Time and again I have read in SPORTS ILLUSTRATED instances involving golf, baseball and football wherein sly evasions of the honest way were reported with no criticism, e.g., Snead, while waiting for a decision on a lie in the rough, walking down the rough until the ball was eminently hittable; the sad example of our colleges in the general attitude toward football. It seems we just do not know where deviation sets in; to show how blind we are in such matters, nothing is observed or said or done until the foulness creates a stench. How limited is the consideration of such absolutes as honesty and virtue when violations in plain sight are overlooked or even lauded?
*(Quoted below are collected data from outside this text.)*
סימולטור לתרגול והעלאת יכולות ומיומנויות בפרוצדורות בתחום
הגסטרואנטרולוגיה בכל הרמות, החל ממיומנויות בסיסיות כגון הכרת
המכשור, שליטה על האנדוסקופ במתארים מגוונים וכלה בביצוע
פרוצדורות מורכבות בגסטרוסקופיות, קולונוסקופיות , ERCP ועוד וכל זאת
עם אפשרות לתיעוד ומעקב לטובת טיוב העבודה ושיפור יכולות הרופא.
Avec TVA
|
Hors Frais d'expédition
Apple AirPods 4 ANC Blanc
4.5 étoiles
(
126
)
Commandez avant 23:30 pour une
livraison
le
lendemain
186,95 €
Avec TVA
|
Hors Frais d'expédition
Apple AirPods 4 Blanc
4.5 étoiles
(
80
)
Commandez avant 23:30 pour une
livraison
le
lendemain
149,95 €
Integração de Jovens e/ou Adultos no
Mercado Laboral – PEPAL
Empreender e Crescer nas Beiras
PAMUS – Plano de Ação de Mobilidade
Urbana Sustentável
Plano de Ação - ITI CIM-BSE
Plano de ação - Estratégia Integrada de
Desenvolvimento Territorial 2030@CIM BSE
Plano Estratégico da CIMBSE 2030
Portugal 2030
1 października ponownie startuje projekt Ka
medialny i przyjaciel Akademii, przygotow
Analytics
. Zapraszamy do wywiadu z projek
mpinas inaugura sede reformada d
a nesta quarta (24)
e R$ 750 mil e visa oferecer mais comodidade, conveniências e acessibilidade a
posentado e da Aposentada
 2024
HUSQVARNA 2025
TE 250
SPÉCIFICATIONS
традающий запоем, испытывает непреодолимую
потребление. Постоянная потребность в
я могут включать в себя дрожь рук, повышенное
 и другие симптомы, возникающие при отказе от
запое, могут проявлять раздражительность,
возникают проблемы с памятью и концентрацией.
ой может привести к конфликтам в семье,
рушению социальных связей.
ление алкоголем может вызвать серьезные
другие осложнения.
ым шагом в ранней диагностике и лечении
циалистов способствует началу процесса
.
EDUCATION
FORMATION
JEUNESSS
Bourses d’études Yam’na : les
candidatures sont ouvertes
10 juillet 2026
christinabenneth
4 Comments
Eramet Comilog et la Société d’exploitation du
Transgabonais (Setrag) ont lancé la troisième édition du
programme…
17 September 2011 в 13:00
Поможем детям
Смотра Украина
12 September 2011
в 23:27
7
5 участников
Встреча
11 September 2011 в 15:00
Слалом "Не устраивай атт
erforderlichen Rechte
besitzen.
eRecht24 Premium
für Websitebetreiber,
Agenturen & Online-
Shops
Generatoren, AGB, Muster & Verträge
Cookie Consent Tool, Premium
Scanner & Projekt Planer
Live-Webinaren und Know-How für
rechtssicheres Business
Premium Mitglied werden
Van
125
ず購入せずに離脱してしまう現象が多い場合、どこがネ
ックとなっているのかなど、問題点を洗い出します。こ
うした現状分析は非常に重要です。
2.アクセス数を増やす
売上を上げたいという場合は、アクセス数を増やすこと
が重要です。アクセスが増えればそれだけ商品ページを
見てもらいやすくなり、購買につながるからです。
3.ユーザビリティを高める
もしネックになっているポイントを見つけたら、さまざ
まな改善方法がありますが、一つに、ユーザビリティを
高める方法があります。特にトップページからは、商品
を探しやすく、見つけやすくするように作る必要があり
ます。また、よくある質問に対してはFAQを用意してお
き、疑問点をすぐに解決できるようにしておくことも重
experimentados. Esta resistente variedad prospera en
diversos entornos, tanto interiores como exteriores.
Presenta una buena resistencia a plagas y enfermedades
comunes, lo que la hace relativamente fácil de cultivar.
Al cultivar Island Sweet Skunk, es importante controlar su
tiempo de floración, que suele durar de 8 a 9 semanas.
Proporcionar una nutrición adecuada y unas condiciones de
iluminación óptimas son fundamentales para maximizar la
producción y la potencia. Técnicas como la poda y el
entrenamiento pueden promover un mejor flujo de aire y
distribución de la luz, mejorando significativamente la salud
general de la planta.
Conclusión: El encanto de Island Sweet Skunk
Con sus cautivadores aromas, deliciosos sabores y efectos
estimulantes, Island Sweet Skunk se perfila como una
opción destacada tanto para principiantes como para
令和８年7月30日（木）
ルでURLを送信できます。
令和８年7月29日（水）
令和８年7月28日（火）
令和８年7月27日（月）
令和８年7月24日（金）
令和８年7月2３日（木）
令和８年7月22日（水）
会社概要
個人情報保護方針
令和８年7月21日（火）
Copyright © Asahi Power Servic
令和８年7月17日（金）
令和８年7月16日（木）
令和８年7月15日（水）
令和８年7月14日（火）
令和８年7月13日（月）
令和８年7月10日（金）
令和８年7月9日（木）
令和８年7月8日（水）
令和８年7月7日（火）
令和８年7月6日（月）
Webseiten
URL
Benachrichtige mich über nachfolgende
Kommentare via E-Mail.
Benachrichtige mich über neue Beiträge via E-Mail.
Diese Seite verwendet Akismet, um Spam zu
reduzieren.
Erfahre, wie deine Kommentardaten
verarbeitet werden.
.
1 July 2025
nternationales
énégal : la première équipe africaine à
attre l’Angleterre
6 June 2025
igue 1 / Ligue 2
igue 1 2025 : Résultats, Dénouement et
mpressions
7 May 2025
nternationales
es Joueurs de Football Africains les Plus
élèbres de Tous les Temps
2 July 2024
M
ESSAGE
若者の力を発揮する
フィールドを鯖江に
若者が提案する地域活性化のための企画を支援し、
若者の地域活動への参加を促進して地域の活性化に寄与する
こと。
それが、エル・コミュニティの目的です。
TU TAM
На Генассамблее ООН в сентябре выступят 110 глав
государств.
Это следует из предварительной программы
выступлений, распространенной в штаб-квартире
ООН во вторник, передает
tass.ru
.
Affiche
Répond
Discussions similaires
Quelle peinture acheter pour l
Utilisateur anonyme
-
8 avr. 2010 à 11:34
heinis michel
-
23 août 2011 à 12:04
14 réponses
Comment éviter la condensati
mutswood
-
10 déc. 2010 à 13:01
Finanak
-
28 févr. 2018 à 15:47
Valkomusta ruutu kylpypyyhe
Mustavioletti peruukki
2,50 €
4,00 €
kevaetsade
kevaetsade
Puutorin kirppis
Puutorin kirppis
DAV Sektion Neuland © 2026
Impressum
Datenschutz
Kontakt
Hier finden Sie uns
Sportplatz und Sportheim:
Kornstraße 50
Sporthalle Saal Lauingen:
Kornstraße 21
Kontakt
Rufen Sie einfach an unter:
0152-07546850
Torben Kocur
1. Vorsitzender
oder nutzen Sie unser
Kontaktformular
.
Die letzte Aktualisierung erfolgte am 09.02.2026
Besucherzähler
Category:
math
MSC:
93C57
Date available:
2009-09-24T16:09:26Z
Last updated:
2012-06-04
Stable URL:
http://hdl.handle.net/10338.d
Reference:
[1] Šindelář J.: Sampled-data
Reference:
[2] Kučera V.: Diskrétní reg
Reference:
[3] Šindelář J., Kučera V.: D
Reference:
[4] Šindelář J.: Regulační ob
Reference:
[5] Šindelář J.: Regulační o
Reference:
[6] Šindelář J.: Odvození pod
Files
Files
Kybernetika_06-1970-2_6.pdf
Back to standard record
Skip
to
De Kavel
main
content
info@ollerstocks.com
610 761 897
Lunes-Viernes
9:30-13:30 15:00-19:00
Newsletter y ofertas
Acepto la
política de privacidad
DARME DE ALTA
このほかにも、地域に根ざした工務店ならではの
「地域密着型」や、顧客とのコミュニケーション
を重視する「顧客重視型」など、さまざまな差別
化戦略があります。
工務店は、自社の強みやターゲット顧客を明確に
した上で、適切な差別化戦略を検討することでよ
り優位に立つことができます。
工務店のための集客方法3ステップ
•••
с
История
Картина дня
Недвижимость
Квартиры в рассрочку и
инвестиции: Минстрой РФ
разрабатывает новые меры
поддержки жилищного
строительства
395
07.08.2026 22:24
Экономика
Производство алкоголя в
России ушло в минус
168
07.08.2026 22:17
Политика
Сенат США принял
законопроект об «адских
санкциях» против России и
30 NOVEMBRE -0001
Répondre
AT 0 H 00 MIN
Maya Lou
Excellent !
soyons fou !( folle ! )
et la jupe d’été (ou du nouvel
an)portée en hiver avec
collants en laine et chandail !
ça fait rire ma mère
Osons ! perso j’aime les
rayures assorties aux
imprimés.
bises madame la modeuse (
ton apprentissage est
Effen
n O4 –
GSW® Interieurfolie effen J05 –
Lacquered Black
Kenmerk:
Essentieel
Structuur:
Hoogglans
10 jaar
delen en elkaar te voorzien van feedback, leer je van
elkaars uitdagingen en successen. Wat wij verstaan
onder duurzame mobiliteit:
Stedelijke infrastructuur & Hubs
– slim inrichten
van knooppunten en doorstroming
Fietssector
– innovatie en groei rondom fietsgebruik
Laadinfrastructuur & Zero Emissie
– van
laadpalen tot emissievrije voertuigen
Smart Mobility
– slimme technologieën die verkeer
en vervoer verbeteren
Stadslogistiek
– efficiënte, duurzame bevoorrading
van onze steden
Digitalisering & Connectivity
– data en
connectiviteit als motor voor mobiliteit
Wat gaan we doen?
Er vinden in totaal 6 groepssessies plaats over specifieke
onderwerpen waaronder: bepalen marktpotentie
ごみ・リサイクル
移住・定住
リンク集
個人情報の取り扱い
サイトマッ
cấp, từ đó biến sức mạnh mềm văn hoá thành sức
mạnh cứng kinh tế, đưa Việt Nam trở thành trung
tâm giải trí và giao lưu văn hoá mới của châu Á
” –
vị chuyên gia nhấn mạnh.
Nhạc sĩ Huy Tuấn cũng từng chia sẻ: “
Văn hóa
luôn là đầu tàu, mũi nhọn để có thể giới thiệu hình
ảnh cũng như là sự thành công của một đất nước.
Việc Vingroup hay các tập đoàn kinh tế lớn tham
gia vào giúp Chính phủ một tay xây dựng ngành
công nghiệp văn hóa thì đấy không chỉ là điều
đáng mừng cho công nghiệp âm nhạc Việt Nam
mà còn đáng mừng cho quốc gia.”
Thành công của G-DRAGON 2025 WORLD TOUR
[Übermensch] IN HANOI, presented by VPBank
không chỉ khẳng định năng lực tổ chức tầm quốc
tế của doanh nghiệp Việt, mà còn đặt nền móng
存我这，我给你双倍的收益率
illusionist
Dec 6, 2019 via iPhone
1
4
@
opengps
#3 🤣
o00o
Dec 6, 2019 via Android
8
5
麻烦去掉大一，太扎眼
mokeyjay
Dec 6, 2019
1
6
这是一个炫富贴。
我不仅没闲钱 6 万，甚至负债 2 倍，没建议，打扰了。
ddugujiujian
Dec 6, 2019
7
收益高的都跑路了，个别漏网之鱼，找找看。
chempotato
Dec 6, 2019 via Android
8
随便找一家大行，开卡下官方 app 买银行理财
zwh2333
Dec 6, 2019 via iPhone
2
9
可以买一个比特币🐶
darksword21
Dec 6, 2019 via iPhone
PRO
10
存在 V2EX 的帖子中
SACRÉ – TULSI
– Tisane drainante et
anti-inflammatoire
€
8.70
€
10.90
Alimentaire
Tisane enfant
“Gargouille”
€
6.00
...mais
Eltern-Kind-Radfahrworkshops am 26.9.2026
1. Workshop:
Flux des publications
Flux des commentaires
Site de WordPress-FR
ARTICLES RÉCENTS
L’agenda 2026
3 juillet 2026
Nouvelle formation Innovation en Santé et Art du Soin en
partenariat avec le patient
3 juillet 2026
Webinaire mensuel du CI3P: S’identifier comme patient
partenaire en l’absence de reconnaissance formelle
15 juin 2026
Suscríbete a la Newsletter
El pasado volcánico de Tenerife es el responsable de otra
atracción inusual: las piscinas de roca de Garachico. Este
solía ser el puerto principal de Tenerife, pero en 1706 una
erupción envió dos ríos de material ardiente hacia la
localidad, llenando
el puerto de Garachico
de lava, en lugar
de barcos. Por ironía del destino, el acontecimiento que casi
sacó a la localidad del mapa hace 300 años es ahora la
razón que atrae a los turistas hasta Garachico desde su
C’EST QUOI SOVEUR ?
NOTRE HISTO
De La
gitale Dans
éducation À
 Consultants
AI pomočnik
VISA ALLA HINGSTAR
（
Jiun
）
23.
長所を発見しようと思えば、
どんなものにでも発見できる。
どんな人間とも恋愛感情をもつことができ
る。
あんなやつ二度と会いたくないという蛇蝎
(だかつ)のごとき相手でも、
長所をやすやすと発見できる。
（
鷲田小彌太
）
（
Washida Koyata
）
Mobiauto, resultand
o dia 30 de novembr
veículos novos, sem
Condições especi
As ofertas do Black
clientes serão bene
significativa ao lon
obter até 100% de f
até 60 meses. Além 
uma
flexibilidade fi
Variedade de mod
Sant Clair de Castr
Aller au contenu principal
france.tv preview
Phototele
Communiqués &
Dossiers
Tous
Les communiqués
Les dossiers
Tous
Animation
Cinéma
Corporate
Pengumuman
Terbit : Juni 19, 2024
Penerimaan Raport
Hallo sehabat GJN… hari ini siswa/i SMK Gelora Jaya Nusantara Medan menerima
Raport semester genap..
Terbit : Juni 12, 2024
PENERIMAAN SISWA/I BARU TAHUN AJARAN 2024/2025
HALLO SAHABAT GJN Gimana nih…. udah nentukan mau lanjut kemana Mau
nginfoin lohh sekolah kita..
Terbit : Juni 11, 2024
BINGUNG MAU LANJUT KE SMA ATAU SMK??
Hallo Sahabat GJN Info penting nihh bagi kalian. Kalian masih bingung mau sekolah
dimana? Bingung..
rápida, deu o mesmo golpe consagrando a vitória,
But the true malaise of the quiz shows was inherent even had they not proved such a mock of entertainment values. The real failure was in the conditioning of the populace to the idea that honest work is for idiots, that somehow there is an angle, a method or someone who can short-cut the messy process of work. This sickness is endemic. It is so because we do not know or wish to really explore the ways to let others live with dignity and integrity. Incidentally, it is curious that Marion Hank's quote—"What we really want for our young people is that they be fit to live meaningfully, etc., etc., etc." omits that one word, dignity, which represents in a word the historical striving of man to the present date.
What is true and honest is this: our "best" people have failed us in setting standards of conduct consistent with our ideals.
?Delegate Hanks did not use the word dignity in his plea for total fitness, but he did suggest as much when he said: "While we plan how to develop the physical prowess and the intellectual power of a man or boy, we must also recognize the absolute indispensability of seeking to implant and encourage the character, moral responsibility and spiritual strength which will move him to employ his talents ethically, intelligently and maturely for good and uplifting purposes."—ED.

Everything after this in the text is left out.